Satoko Fujii & Myra Melford – Under the Water: Piano Solos and Duos – Koro Music (limited edition of 500 copies) – Libra 202-024, 45 min. ****:
In today’s crowded under-funded world of art, artists’ work must stand out in bold relief to be noticed. In the plastic arts, they might be hyper-realists or surrealists. In photography, they could be takers of ultra-wide-angle shots or delvers into high dynamic range (HDR) processing, both of which pop off the page.
And in experimental jazz they could be pianists like Satoko Fujii or Myra Melford
The five pieces on this disc (which looks hand printed and pressed) [It was, including rubber stamps!…Ed.] are organized democratically: three duos and two solos. “Yadokari” begins with the two keyboardists performing a free-form improvisation with what sound like prepared pianos, au John Cage. Piano strings get strummed frenetically, there’s rapid wood-on-wood percussion, all doused with buckets of random notes. It veers from chaotic to wispy, and just when you wonder if the whole album is going to be like this, the pianists start exploring their instruments altogether differently. At five minutes, the piece turns lyrical, melodic. There’s no telling what these two women will try next. In “Trace A River,” Fujii makes her piano strings sound like traditional Japanese instruments like a koto or kugo. At first. Then a brilliant and effusive solo on traditional piano ensues, seasoned with unusual percussive effects. There are themes she develops and returns to, then varies. It’s brilliant and captivating.

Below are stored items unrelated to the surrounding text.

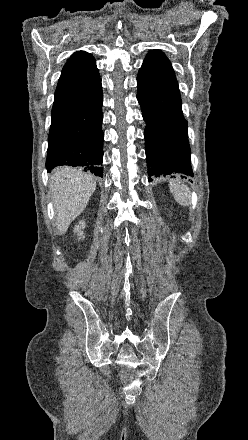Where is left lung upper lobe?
Returning a JSON list of instances; mask_svg holds the SVG:
<instances>
[{
    "label": "left lung upper lobe",
    "instance_id": "left-lung-upper-lobe-1",
    "mask_svg": "<svg viewBox=\"0 0 248 440\" xmlns=\"http://www.w3.org/2000/svg\"><path fill=\"white\" fill-rule=\"evenodd\" d=\"M138 75L150 83L169 87L179 93L178 82L171 63L159 50L148 53Z\"/></svg>",
    "mask_w": 248,
    "mask_h": 440
}]
</instances>
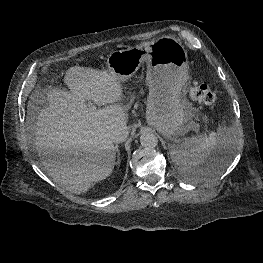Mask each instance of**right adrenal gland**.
<instances>
[{
	"mask_svg": "<svg viewBox=\"0 0 263 263\" xmlns=\"http://www.w3.org/2000/svg\"><path fill=\"white\" fill-rule=\"evenodd\" d=\"M116 152H117V162L116 164L119 165L120 164V152H119V146L116 145L115 146Z\"/></svg>",
	"mask_w": 263,
	"mask_h": 263,
	"instance_id": "1",
	"label": "right adrenal gland"
}]
</instances>
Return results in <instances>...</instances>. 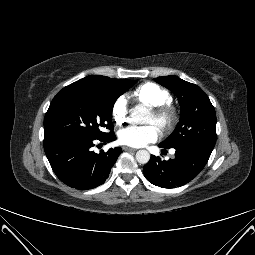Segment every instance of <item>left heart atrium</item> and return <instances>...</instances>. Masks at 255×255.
Here are the masks:
<instances>
[{
    "mask_svg": "<svg viewBox=\"0 0 255 255\" xmlns=\"http://www.w3.org/2000/svg\"><path fill=\"white\" fill-rule=\"evenodd\" d=\"M159 136L160 130L155 124L131 125L119 132V141L131 147H143L156 141Z\"/></svg>",
    "mask_w": 255,
    "mask_h": 255,
    "instance_id": "1",
    "label": "left heart atrium"
}]
</instances>
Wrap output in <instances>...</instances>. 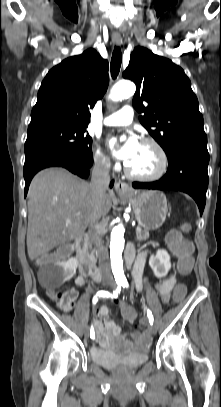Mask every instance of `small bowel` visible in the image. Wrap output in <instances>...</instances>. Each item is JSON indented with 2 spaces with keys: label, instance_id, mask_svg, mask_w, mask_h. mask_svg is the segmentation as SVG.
Segmentation results:
<instances>
[{
  "label": "small bowel",
  "instance_id": "c3829d8e",
  "mask_svg": "<svg viewBox=\"0 0 221 407\" xmlns=\"http://www.w3.org/2000/svg\"><path fill=\"white\" fill-rule=\"evenodd\" d=\"M147 258L146 252H141L135 261L134 268H133V281L138 290H141L143 287V271L144 266ZM43 259V258H42ZM75 282L79 286H83L85 284V279L83 276H78L75 279ZM177 279L175 274L168 275L164 280L157 282L155 287L158 291V294L161 300L166 303L170 300L169 295L171 292V288L173 285H176ZM68 293L75 299L78 296L77 291L69 290ZM114 303L117 304L119 307L121 305H129L124 300L112 297ZM96 314L102 319V321L95 320L94 322V332L97 336V342L102 348H108L112 345L114 339L118 338L123 344L126 346H130V342L125 340L124 334L122 329L119 325H117L109 316V309L107 306H100L96 310ZM134 337L136 339H142L143 333L141 331H136L134 333Z\"/></svg>",
  "mask_w": 221,
  "mask_h": 407
}]
</instances>
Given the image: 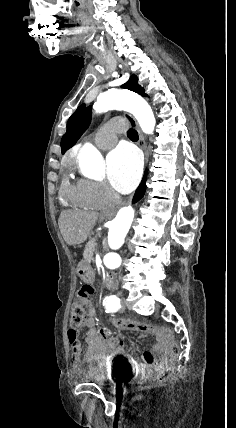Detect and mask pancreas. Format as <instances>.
<instances>
[{
  "instance_id": "pancreas-1",
  "label": "pancreas",
  "mask_w": 236,
  "mask_h": 428,
  "mask_svg": "<svg viewBox=\"0 0 236 428\" xmlns=\"http://www.w3.org/2000/svg\"><path fill=\"white\" fill-rule=\"evenodd\" d=\"M96 246H97V242L95 240V238H92V240H90V242H88L85 250H84V254H83V258L85 260V262H94V252L96 250Z\"/></svg>"
}]
</instances>
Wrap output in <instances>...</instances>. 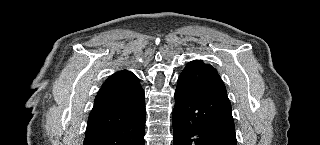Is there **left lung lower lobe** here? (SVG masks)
I'll return each mask as SVG.
<instances>
[{"label": "left lung lower lobe", "instance_id": "obj_1", "mask_svg": "<svg viewBox=\"0 0 320 145\" xmlns=\"http://www.w3.org/2000/svg\"><path fill=\"white\" fill-rule=\"evenodd\" d=\"M174 145H237L231 104L217 70L189 62L177 81Z\"/></svg>", "mask_w": 320, "mask_h": 145}]
</instances>
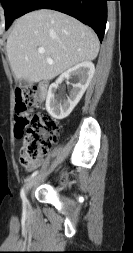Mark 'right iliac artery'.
I'll return each mask as SVG.
<instances>
[{
  "mask_svg": "<svg viewBox=\"0 0 133 253\" xmlns=\"http://www.w3.org/2000/svg\"><path fill=\"white\" fill-rule=\"evenodd\" d=\"M39 173V171H35L33 172L27 179H26V183L24 185V187L21 189V198H22V201H23V206L26 207V205L28 204V201H27V198H26V195H25V186L26 184H28L29 181H31L37 174Z\"/></svg>",
  "mask_w": 133,
  "mask_h": 253,
  "instance_id": "1",
  "label": "right iliac artery"
}]
</instances>
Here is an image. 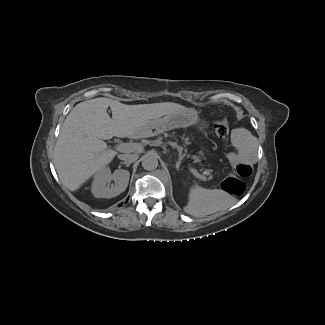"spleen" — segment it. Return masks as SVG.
Listing matches in <instances>:
<instances>
[{
  "label": "spleen",
  "mask_w": 325,
  "mask_h": 325,
  "mask_svg": "<svg viewBox=\"0 0 325 325\" xmlns=\"http://www.w3.org/2000/svg\"><path fill=\"white\" fill-rule=\"evenodd\" d=\"M233 204L231 196L222 190L206 189L193 185L189 189L186 213L202 217L229 208Z\"/></svg>",
  "instance_id": "obj_1"
}]
</instances>
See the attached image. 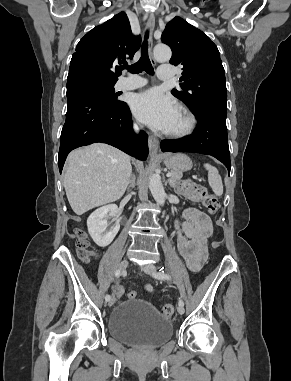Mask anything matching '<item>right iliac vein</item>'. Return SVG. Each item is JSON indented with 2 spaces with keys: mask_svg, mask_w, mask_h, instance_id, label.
<instances>
[{
  "mask_svg": "<svg viewBox=\"0 0 291 381\" xmlns=\"http://www.w3.org/2000/svg\"><path fill=\"white\" fill-rule=\"evenodd\" d=\"M128 265H129V262H128L127 260H123V261L119 264V269H120L121 271H125V270L127 269ZM114 302H115V297L113 296V297H111L110 300L108 301V305H109V306H112V305L114 304Z\"/></svg>",
  "mask_w": 291,
  "mask_h": 381,
  "instance_id": "63e3f726",
  "label": "right iliac vein"
}]
</instances>
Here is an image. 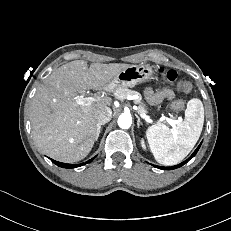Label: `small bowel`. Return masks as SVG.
Listing matches in <instances>:
<instances>
[{
    "label": "small bowel",
    "mask_w": 231,
    "mask_h": 231,
    "mask_svg": "<svg viewBox=\"0 0 231 231\" xmlns=\"http://www.w3.org/2000/svg\"><path fill=\"white\" fill-rule=\"evenodd\" d=\"M145 93L151 104H159L164 100H171L174 97V93L170 89H162L154 92L152 89L148 88Z\"/></svg>",
    "instance_id": "obj_1"
}]
</instances>
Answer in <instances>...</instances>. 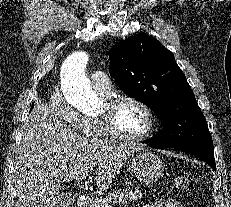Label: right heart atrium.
<instances>
[{"label": "right heart atrium", "mask_w": 231, "mask_h": 207, "mask_svg": "<svg viewBox=\"0 0 231 207\" xmlns=\"http://www.w3.org/2000/svg\"><path fill=\"white\" fill-rule=\"evenodd\" d=\"M49 102L51 109L61 123L81 132L83 131L84 117L66 101L61 90L55 89L52 91Z\"/></svg>", "instance_id": "obj_1"}]
</instances>
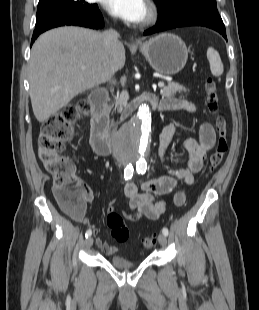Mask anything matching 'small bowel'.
Listing matches in <instances>:
<instances>
[{
	"label": "small bowel",
	"mask_w": 259,
	"mask_h": 310,
	"mask_svg": "<svg viewBox=\"0 0 259 310\" xmlns=\"http://www.w3.org/2000/svg\"><path fill=\"white\" fill-rule=\"evenodd\" d=\"M164 110H185L188 112L195 111V105L187 100L178 98H166L160 102ZM176 131L174 124L168 125L162 131L159 141V155L163 160L167 174L160 178L151 180H142L139 183L143 192L138 191V185L135 182H127L124 186V193L129 202V212H125L126 219L130 221H138L146 218L149 220H157L166 210V204L162 200H157L156 195H164L172 192L179 181L185 185L191 186L195 182V175L200 172L203 162L209 150L213 148L216 140V133L213 126L204 122L200 126L199 140L189 138L184 142V148L187 151L185 164L181 167H173L169 158L166 155V150L170 144ZM87 201L93 198L90 187L82 183ZM186 195L183 191H178L174 195V205L180 207L184 205ZM114 211V204L111 202L108 206V212ZM79 222L86 223L87 221L80 216L77 218ZM93 232L96 237V246L107 255H114L118 252L116 246L104 241L100 236V229L94 228Z\"/></svg>",
	"instance_id": "small-bowel-1"
}]
</instances>
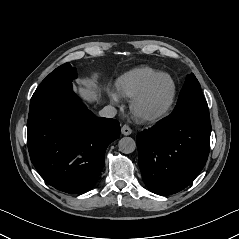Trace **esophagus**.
I'll list each match as a JSON object with an SVG mask.
<instances>
[{"label": "esophagus", "instance_id": "34e87169", "mask_svg": "<svg viewBox=\"0 0 239 239\" xmlns=\"http://www.w3.org/2000/svg\"><path fill=\"white\" fill-rule=\"evenodd\" d=\"M121 133L123 135H130L132 133V129L128 125H123L121 127Z\"/></svg>", "mask_w": 239, "mask_h": 239}]
</instances>
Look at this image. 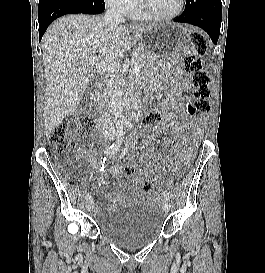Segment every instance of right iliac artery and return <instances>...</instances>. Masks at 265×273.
<instances>
[{
    "label": "right iliac artery",
    "instance_id": "obj_1",
    "mask_svg": "<svg viewBox=\"0 0 265 273\" xmlns=\"http://www.w3.org/2000/svg\"><path fill=\"white\" fill-rule=\"evenodd\" d=\"M123 125H119L118 128H117V140H116V143L112 144L110 147H108L106 150H105V154L107 156H113L117 153V151L119 150L122 142H123ZM92 196L91 194H87L86 195V199L87 200H91Z\"/></svg>",
    "mask_w": 265,
    "mask_h": 273
}]
</instances>
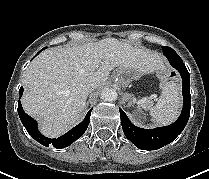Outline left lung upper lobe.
<instances>
[{"label":"left lung upper lobe","mask_w":209,"mask_h":179,"mask_svg":"<svg viewBox=\"0 0 209 179\" xmlns=\"http://www.w3.org/2000/svg\"><path fill=\"white\" fill-rule=\"evenodd\" d=\"M162 49H163V53L164 54H167V53L173 54V52H174V50L172 48H170V47L163 46Z\"/></svg>","instance_id":"left-lung-upper-lobe-1"}]
</instances>
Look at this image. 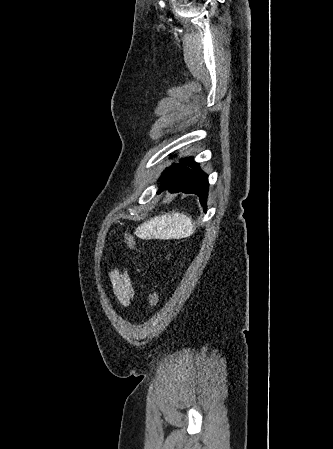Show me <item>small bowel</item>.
Masks as SVG:
<instances>
[{
	"label": "small bowel",
	"instance_id": "c3829d8e",
	"mask_svg": "<svg viewBox=\"0 0 333 449\" xmlns=\"http://www.w3.org/2000/svg\"><path fill=\"white\" fill-rule=\"evenodd\" d=\"M110 280L117 300L125 307L130 306L134 298V291L127 273L114 270L110 274Z\"/></svg>",
	"mask_w": 333,
	"mask_h": 449
}]
</instances>
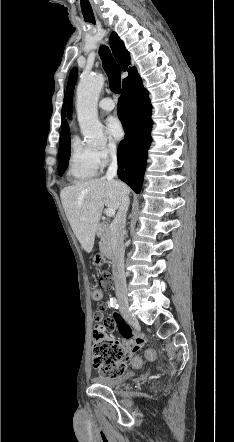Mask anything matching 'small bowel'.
<instances>
[{
	"mask_svg": "<svg viewBox=\"0 0 234 442\" xmlns=\"http://www.w3.org/2000/svg\"><path fill=\"white\" fill-rule=\"evenodd\" d=\"M106 309L107 306L102 304L99 310L94 314V320L97 322L95 324L97 333L102 334L104 331H109V334H113V331H117L119 328L123 336V340L121 341L123 349L140 351L146 344L145 337L142 334L134 335L128 326L127 320L121 319L117 314H108L103 317Z\"/></svg>",
	"mask_w": 234,
	"mask_h": 442,
	"instance_id": "obj_1",
	"label": "small bowel"
}]
</instances>
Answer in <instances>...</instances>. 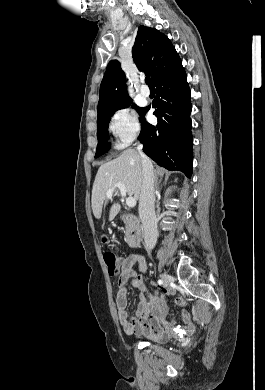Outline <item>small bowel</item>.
<instances>
[{
    "instance_id": "1",
    "label": "small bowel",
    "mask_w": 265,
    "mask_h": 390,
    "mask_svg": "<svg viewBox=\"0 0 265 390\" xmlns=\"http://www.w3.org/2000/svg\"><path fill=\"white\" fill-rule=\"evenodd\" d=\"M135 265L138 266V270L135 269ZM120 267L115 305L123 331L127 334H145L157 341L166 340L170 332V326L166 320L168 308L163 293L150 294L145 286L143 278L147 268L145 258L139 254H130L120 260ZM129 284L141 293L136 315L132 319L128 318L126 311ZM181 316L184 323L183 330L191 333L194 330V324L188 312L182 311Z\"/></svg>"
}]
</instances>
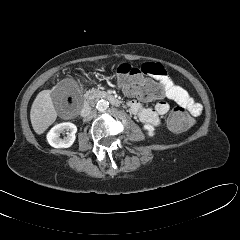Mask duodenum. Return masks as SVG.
<instances>
[{
    "label": "duodenum",
    "instance_id": "obj_1",
    "mask_svg": "<svg viewBox=\"0 0 240 240\" xmlns=\"http://www.w3.org/2000/svg\"><path fill=\"white\" fill-rule=\"evenodd\" d=\"M96 98L106 99V100L110 101L113 105H116V106L120 104L119 99L112 93H108V92H100L97 94L88 93L85 97L84 104H83V107L81 110L82 116H86L89 113L91 104L93 103L94 99H96Z\"/></svg>",
    "mask_w": 240,
    "mask_h": 240
}]
</instances>
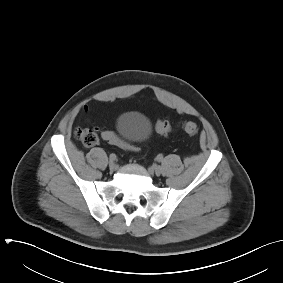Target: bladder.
<instances>
[{"instance_id": "31cf9c89", "label": "bladder", "mask_w": 283, "mask_h": 283, "mask_svg": "<svg viewBox=\"0 0 283 283\" xmlns=\"http://www.w3.org/2000/svg\"><path fill=\"white\" fill-rule=\"evenodd\" d=\"M119 135L129 143H140L151 134V124L146 116L131 111L121 114L116 120Z\"/></svg>"}]
</instances>
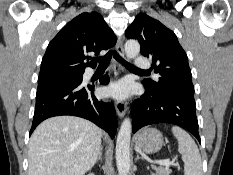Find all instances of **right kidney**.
Here are the masks:
<instances>
[{
    "instance_id": "obj_1",
    "label": "right kidney",
    "mask_w": 233,
    "mask_h": 175,
    "mask_svg": "<svg viewBox=\"0 0 233 175\" xmlns=\"http://www.w3.org/2000/svg\"><path fill=\"white\" fill-rule=\"evenodd\" d=\"M88 175H94L93 173H90V174H88Z\"/></svg>"
}]
</instances>
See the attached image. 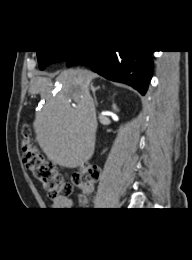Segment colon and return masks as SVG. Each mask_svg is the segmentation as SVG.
I'll return each mask as SVG.
<instances>
[{
  "label": "colon",
  "mask_w": 192,
  "mask_h": 260,
  "mask_svg": "<svg viewBox=\"0 0 192 260\" xmlns=\"http://www.w3.org/2000/svg\"><path fill=\"white\" fill-rule=\"evenodd\" d=\"M23 162L34 178L38 180L48 196L53 200L69 198L72 193L71 184L65 177L49 162L43 154L36 148L31 140L30 129L27 125L23 127ZM100 176V169L96 165L86 164L77 173L73 179L76 186L84 195L90 193L96 181Z\"/></svg>",
  "instance_id": "obj_1"
}]
</instances>
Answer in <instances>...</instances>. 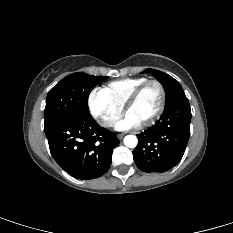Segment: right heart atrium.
Segmentation results:
<instances>
[{
    "instance_id": "obj_1",
    "label": "right heart atrium",
    "mask_w": 233,
    "mask_h": 233,
    "mask_svg": "<svg viewBox=\"0 0 233 233\" xmlns=\"http://www.w3.org/2000/svg\"><path fill=\"white\" fill-rule=\"evenodd\" d=\"M88 108L93 118L103 127H111L121 116L123 107L111 101L103 90H92L88 96Z\"/></svg>"
}]
</instances>
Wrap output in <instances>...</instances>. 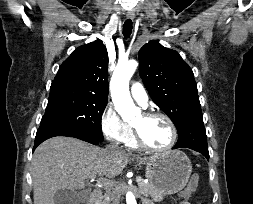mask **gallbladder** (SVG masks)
I'll return each mask as SVG.
<instances>
[{"label":"gallbladder","instance_id":"gallbladder-1","mask_svg":"<svg viewBox=\"0 0 253 204\" xmlns=\"http://www.w3.org/2000/svg\"><path fill=\"white\" fill-rule=\"evenodd\" d=\"M90 197V191L83 189L82 191H73L62 189L58 190L54 195V204H82Z\"/></svg>","mask_w":253,"mask_h":204}]
</instances>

“The Migration of Fish,” the second duo, really sounds like a musical imagining of quivering leaping fish. Melford’s opening piano notes shimmer, accompanied by Fujii’s tinkling unspecified objects. It’s delicate, sometimes perplexing, but never jarring or unpleasant. “Be Melting Snow” is Melford’s more traditional piano solo: left hand ostinato, right hand improvisation, high rhythmic content. Very few white summer peaches are this delicious. In her barocco ornamentation, she even displays a sense of humor. She keeps adding layers of complexity without ever letting the piece wriggle free and swim off. She reminds me of late seventies Keith Jarrett, were it not for the piece’s startling conclusion. The two pianists finish with “Utsubo,” not exactly an all-out fireworks finale. But through its “mysterious barricades” textures and heated sexual crescendos, it’ll do nicely. This CD is a true surprise and makes great traveling music.